** Opening Records for this task block **

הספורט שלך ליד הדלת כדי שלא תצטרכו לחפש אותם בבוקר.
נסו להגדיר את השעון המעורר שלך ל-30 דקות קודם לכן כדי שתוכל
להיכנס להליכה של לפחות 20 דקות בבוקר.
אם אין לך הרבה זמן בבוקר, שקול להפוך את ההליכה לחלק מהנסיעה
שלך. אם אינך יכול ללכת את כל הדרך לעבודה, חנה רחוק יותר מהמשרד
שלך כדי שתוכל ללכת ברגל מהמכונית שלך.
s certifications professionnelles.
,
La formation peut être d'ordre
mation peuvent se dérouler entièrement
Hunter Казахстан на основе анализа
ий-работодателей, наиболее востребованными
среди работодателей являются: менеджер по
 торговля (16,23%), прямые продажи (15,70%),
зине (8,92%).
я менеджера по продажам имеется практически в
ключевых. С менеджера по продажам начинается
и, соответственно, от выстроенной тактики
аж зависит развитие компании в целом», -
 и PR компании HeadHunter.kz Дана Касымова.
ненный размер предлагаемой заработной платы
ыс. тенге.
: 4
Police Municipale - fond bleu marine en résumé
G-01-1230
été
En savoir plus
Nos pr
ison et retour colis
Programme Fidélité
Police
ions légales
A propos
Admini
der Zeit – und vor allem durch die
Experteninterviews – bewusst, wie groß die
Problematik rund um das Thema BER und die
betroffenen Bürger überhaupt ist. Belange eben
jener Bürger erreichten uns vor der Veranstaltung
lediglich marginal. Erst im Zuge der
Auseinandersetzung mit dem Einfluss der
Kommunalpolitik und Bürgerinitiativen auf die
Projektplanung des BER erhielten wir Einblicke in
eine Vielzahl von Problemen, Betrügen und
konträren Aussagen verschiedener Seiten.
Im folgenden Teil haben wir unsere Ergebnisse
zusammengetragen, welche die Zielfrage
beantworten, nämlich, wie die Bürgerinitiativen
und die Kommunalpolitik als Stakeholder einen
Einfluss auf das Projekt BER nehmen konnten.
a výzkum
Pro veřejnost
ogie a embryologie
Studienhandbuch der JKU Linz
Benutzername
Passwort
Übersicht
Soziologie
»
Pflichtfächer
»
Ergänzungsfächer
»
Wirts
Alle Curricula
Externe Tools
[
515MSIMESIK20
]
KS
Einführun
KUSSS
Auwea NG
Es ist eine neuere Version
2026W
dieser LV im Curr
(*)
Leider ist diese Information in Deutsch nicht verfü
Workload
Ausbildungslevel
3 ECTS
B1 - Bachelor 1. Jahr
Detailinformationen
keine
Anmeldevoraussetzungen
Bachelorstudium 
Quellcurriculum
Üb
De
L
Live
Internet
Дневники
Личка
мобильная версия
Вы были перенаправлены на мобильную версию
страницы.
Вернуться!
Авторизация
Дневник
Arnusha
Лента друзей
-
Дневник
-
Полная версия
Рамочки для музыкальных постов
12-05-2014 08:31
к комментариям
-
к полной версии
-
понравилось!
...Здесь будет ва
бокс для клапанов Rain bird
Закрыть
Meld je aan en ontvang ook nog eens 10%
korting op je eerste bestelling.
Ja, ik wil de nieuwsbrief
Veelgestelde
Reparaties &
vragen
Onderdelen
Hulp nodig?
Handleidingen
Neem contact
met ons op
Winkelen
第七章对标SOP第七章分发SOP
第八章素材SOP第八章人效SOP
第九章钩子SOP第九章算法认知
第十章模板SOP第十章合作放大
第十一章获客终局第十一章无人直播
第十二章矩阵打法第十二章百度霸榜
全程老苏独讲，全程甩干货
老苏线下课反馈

** Closing Records for this task block **

▶ [Task prompt] The records above are to be written out again word for word.

▶ [Result of the task]
הספורט שלך ליד הדלת כדי שלא תצטרכו לחפש אותם בבוקר.
נסו להגדיר את השעון המעורר שלך ל-30 דקות קודם לכן כדי שתוכל
להיכנס להליכה של לפחות 20 דקות בבוקר.
אם אין לך הרבה זמן בבוקר, שקול להפוך את ההליכה לחלק מהנסיעה
שלך. אם אינך יכול ללכת את כל הדרך לעבודה, חנה רחוק יותר מהמשרד
שלך כדי שתוכל ללכת ברגל מהמכונית שלך.
s certifications professionnelles.
,
La formation peut être d'ordre
mation peuvent se dérouler entièrement
Hunter Казахстан на основе анализа
ий-работодателей, наиболее востребованными
среди работодателей являются: менеджер по
 торговля (16,23%), прямые продажи (15,70%),
зине (8,92%).
я менеджера по продажам имеется практически в
ключевых. С менеджера по продажам начинается
и, соответственно, от выстроенной тактики
аж зависит развитие компании в целом», -
 и PR компании HeadHunter.kz Дана Касымова.
ненный размер предлагаемой заработной платы
ыс. тенге.
: 4
Police Municipale - fond bleu marine en résumé
G-01-1230
été
En savoir plus
Nos pr
ison et retour colis
Programme Fidélité
Police
ions légales
A propos
Admini
der Zeit – und vor allem durch die
Experteninterviews – bewusst, wie groß die
Problematik rund um das Thema BER und die
betroffenen Bürger überhaupt ist. Belange eben
jener Bürger erreichten uns vor der Veranstaltung
lediglich marginal. Erst im Zuge der
Auseinandersetzung mit dem Einfluss der
Kommunalpolitik und Bürgerinitiativen auf die
Projektplanung des BER erhielten wir Einblicke in
eine Vielzahl von Problemen, Betrügen und
konträren Aussagen verschiedener Seiten.
Im folgenden Teil haben wir unsere Ergebnisse
zusammengetragen, welche die Zielfrage
beantworten, nämlich, wie die Bürgerinitiativen
und die Kommunalpolitik als Stakeholder einen
Einfluss auf das Projekt BER nehmen konnten.
a výzkum
Pro veřejnost
ogie a embryologie
Studienhandbuch der JKU Linz
Benutzername
Passwort
Übersicht
Soziologie
»
Pflichtfächer
»
Ergänzungsfächer
»
Wirts
Alle Curricula
Externe Tools
[
515MSIMESIK20
]
KS
Einführun
KUSSS
Auwea NG
Es ist eine neuere Version
2026W
dieser LV im Curr
(*)
Leider ist diese Information in Deutsch nicht verfü
Workload
Ausbildungslevel
3 ECTS
B1 - Bachelor 1. Jahr
Detailinformationen
keine
Anmeldevoraussetzungen
Bachelorstudium 
Quellcurriculum
Üb
De
L
Live
Internet
Дневники
Личка
мобильная версия
Вы были перенаправлены на мобильную версию
страницы.
Вернуться!
Авторизация
Дневник
Arnusha
Лента друзей
-
Дневник
-
Полная версия
Рамочки для музыкальных постов
12-05-2014 08:31
к комментариям
-
к полной версии
-
понравилось!
...Здесь будет ва
бокс для клапанов Rain bird
Закрыть
Meld je aan en ontvang ook nog eens 10%
korting op je eerste bestelling.
Ja, ik wil de nieuwsbrief
Veelgestelde
Reparaties &
vragen
Onderdelen
Hulp nodig?
Handleidingen
Neem contact
met ons op
Winkelen
第七章对标SOP第七章分发SOP
第八章素材SOP第八章人效SOP
第九章钩子SOP第九章算法认知
第十章模板SOP第十章合作放大
第十一章获客终局第十一章无人直播
第十二章矩阵打法第十二章百度霸榜
全程老苏独讲，全程甩干货
老苏线下课反馈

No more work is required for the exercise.